Martin Kidston

(Missoula Current) An effort to ban tourism homes from residential neighborhoods unless or until certain other businesses are permitted in the same location failed to advance on Wednesday after the City Council killed the measure on a 10-2 vote.

However, the city's push to reform its zoning codes will likely address the sponsor's ultimate goal of getting other businesses, such as corner markets and coffee shops, permitted in residential zones. It's an issue nearly all council members agree on.

“If we changed our zoning to allow for businesses in all those residential zoned areas, short-term rentals would also be included,” said Daniel Carlino, who sponsored the measure. “But I don't want us to make exceptions in residential zoned areas for only these types of businesses.”

As presented on Wednesday, the measure would ban tourist homes that aren't owner occupied from receiving a permit in residential zones.

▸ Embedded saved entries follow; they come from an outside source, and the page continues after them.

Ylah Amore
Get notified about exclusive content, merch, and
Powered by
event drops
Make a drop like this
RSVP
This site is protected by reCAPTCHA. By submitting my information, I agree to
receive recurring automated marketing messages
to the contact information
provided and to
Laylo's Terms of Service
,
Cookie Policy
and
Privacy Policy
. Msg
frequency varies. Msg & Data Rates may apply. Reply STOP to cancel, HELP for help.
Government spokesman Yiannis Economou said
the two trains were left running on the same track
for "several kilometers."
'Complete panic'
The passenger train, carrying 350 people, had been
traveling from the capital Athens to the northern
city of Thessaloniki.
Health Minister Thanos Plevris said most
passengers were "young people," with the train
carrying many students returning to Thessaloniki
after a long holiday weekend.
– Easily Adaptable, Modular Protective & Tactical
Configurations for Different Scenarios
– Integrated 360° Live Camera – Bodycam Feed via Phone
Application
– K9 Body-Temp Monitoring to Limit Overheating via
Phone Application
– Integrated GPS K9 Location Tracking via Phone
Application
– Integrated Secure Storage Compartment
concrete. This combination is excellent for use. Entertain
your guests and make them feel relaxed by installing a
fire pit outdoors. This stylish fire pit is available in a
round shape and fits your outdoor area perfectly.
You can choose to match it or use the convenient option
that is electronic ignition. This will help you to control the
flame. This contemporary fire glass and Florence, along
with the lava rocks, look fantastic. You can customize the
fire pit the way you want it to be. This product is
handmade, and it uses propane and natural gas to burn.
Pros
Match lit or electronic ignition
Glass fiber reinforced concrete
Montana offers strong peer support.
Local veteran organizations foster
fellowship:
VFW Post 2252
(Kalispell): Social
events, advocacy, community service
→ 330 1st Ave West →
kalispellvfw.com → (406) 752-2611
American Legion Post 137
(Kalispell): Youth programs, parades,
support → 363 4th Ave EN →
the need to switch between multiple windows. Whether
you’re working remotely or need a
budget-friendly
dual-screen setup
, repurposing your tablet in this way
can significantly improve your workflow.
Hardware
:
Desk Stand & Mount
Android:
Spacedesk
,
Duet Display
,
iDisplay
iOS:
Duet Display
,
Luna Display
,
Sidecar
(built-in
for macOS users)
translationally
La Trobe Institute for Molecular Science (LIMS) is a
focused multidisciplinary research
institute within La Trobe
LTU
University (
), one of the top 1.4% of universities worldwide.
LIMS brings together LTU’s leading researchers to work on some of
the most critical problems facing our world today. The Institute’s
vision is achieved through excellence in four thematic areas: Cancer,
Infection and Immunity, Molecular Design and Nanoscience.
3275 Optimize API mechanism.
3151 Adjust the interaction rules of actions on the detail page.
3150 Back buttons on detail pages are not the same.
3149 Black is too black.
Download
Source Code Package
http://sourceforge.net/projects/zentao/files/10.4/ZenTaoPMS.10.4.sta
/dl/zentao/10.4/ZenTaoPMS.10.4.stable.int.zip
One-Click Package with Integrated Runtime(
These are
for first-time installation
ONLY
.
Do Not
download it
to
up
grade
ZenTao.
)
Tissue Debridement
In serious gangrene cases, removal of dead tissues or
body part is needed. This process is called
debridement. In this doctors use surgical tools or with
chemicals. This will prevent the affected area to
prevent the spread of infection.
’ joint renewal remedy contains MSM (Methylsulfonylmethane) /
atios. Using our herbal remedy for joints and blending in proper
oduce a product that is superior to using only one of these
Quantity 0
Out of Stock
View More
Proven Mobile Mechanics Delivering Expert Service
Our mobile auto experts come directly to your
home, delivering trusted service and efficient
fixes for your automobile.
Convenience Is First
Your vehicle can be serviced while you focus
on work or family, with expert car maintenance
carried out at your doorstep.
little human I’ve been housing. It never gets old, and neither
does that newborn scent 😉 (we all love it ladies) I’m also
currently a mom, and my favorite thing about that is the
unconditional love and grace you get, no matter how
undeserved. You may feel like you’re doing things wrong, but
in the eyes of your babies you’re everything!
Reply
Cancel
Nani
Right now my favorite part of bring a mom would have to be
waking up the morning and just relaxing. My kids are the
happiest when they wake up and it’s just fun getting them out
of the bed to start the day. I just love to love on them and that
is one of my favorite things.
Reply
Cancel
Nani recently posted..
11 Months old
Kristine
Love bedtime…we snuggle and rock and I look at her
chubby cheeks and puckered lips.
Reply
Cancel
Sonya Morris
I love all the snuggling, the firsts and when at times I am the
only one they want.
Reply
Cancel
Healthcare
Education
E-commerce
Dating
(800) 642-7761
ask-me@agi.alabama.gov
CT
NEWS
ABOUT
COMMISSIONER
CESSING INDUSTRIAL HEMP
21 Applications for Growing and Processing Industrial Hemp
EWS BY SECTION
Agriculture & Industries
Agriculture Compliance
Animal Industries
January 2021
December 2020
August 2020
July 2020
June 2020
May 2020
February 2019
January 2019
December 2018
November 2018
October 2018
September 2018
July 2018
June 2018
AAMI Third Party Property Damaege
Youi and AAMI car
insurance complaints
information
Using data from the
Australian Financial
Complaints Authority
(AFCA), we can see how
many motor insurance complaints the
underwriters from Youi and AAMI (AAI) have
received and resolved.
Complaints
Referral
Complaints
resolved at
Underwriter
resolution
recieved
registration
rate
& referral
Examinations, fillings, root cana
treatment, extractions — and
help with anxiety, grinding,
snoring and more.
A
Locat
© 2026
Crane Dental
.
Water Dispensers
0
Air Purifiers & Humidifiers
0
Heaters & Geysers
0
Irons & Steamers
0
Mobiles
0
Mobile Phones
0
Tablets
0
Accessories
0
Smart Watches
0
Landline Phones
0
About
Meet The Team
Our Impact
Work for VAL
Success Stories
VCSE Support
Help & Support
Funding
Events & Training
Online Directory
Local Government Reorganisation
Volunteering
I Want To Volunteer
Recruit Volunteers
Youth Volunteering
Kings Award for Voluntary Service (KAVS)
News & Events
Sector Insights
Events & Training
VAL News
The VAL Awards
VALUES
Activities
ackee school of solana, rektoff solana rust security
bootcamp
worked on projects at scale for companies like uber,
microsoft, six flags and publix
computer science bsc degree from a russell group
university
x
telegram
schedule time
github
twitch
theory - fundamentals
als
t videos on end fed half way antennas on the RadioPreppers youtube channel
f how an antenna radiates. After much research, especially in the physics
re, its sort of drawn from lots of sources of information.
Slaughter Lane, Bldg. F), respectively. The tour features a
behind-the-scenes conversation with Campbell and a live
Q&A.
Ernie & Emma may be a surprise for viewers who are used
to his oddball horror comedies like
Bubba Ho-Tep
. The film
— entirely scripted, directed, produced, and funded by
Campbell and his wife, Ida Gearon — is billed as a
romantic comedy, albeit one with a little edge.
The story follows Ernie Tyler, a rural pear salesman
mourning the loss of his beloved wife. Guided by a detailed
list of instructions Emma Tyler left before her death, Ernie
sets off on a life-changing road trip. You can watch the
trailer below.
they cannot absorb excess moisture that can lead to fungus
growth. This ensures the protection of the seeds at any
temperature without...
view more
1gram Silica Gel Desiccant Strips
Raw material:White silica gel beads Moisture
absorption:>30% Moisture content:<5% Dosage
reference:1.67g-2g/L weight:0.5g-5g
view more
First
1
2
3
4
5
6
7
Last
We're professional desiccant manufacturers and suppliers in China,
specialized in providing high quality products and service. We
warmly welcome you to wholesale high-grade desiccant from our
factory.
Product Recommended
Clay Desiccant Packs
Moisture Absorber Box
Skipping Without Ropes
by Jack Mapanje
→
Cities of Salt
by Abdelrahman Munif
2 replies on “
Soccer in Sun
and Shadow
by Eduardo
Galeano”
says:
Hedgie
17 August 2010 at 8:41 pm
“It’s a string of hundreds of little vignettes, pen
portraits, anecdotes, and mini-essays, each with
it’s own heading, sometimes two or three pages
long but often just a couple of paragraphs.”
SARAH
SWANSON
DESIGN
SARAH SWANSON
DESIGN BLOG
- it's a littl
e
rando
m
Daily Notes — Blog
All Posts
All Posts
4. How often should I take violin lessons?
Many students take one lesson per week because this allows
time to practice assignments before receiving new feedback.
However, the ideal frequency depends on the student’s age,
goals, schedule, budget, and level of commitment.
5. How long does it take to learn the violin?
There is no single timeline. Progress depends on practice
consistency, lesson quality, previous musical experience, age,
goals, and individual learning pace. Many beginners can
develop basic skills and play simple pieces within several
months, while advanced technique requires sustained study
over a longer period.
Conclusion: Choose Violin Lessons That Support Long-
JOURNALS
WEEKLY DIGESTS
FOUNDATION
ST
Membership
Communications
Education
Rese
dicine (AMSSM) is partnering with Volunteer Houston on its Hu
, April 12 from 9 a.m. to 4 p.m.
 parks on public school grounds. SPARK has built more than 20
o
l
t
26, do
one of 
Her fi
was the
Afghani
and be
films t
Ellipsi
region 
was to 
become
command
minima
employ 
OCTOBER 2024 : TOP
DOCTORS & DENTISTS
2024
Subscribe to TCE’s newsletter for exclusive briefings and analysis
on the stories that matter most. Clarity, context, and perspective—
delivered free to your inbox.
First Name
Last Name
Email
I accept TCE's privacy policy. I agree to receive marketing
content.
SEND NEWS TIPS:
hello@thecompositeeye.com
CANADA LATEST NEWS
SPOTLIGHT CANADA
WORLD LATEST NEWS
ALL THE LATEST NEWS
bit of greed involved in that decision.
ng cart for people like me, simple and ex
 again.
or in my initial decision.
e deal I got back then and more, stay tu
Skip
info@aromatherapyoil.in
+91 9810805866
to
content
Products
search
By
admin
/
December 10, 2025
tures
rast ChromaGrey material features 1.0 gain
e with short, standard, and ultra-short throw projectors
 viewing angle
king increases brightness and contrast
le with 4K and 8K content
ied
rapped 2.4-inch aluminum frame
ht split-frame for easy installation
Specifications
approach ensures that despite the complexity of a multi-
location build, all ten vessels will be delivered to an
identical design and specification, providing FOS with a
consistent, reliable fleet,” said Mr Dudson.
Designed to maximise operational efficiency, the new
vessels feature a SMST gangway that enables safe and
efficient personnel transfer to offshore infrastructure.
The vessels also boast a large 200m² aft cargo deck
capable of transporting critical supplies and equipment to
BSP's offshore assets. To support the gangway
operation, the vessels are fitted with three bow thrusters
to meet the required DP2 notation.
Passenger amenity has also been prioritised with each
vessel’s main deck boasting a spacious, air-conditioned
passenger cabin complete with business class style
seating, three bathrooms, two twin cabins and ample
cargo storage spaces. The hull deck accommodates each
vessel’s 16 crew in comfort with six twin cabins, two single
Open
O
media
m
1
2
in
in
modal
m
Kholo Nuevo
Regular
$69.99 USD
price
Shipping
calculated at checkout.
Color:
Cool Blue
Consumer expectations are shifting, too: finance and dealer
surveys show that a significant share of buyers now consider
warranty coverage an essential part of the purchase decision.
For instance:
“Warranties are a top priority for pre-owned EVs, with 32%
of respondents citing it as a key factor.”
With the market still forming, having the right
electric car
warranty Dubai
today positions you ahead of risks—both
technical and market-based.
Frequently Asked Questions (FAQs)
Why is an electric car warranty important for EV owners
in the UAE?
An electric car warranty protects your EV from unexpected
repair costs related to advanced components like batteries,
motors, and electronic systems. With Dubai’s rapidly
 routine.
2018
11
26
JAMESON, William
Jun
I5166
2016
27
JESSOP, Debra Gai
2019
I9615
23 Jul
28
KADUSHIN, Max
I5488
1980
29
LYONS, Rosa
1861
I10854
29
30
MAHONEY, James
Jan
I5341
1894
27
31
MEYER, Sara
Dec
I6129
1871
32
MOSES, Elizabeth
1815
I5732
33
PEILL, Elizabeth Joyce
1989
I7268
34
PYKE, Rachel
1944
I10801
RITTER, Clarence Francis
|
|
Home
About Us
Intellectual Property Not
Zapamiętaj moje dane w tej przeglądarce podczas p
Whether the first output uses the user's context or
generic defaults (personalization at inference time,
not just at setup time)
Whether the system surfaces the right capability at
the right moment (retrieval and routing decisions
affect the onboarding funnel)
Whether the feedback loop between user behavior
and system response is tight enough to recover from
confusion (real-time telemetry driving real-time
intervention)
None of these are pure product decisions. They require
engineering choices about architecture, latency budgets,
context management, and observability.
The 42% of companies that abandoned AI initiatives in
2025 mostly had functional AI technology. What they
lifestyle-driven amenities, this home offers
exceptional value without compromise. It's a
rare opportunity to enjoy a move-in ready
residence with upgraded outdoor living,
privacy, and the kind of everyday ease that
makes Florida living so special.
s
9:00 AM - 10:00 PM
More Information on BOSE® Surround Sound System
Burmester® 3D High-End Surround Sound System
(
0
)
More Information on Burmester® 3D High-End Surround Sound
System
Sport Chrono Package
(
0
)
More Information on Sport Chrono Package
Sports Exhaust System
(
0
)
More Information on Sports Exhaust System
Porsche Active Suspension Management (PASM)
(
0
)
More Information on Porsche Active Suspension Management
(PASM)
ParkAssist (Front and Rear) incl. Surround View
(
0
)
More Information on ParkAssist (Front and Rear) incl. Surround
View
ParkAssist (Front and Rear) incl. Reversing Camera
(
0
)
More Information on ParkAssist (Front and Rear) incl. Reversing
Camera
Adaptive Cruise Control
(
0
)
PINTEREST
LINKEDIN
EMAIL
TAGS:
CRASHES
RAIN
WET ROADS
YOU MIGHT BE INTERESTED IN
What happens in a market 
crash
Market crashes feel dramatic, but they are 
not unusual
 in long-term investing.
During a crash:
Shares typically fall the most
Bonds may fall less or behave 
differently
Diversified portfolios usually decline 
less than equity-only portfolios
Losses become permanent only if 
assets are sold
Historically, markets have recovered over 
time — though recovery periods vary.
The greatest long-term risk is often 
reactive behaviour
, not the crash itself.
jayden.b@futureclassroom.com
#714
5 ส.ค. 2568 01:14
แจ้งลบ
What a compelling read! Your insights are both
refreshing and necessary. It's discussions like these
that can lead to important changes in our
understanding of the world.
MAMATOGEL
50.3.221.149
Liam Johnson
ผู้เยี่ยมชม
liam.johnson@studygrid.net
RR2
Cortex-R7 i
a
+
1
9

It would also clarify that tourist homes are “businesses” and not residential pieces of property.

But as in past attempts to address what some see as a problem, claims that tourist homes are eating up massive amounts of residential property isn't supported by data collected by the city.

In 2022, Missoula had 585 tourist-home listings, or around 11.8 units for every 1,000 households. That's less than Bozeman, which had 723 tourist homes representing around 35 units for every 1,000 residents, and Whitefish, which had 820 short-term rentals representing 229 units for every 1,000 residents.

More recently, the city identified 587 short-term rentals, representing only 1.5% of all housing units in Missoula. But at the end of December, only 114 units that are required to register had done so.

“We have our work cut out for us in terms of noticing and educating and working with these operators to bring them into compliance with the code in place today,” said Eran Pehan, the city's director of planning and development. “That's work we'll be taking up over the next few months.”


While the ban failed to win support beyond Carlino and council member Kristen Jordan, nearly all council members voiced support for building neighborhoods that include a wider range of business types.

Currently, some businesses are permitted in residential zones, such as mechanics, churches, water testing labs, day cares and cultural exhibits, among others. Allowing markets, coffee shops and other popular amenities will be considered as the city continues its work to reform its zoning codes.

“I think we need to let code reform do its work,” said council member Jennifer Savage. “That's the aim of code reform and that's where it's headed.”

Savage also took issue with Carlino's suggestion that those who operate short-term rentals, or vacation homes, were putting “profit over people.” Over the past few years, several operators have told City Council that they rely upon the income they receive from their business to make ends meet.

Savage said she too relies upon such income simply to keep her family in Missoula.

“I have always worked full time. My husband has always worked full time,” she said. “That availability to equity and to make a living in Missoula has to stay here, otherwise we'll lose an entire sector of our community. It's been a game changer for us to be able to stay here.”

Others believe it's a matter of private property rights. If the ultimate goal is to allow more businesses to operate in residential neighborhoods, more restrictions aren't the answer, said council member Sandra Vasecka.

“What you do with your own home is frankly none of our business,” she said. “When the goal is to allow more mixed uses in residential neighborhoods, I don't believe more regulations and tighter restrictions will get us to that goal.”

Nearly all council members voiced support for letting code reform play out before the city places heavy restrictions on businesses and private property rights. Some are also working to bring current tourist-home operators into compliance with city ordinance, and they're working to make the application process easier.

As it currently stands, they said registering a tourist home with the city is laborious and unnecessarily difficult.

“We have been putting a lot into code reform. It's a more holistic approach, where all the various pieces are taken into consideration,” said council member Stacie Anderson. “We want to incentivize compliance. I don't think a blanket outlaw solves the problem we're trying to get at in the future, where everyone who wants to live here has a safe and affordable place to live.”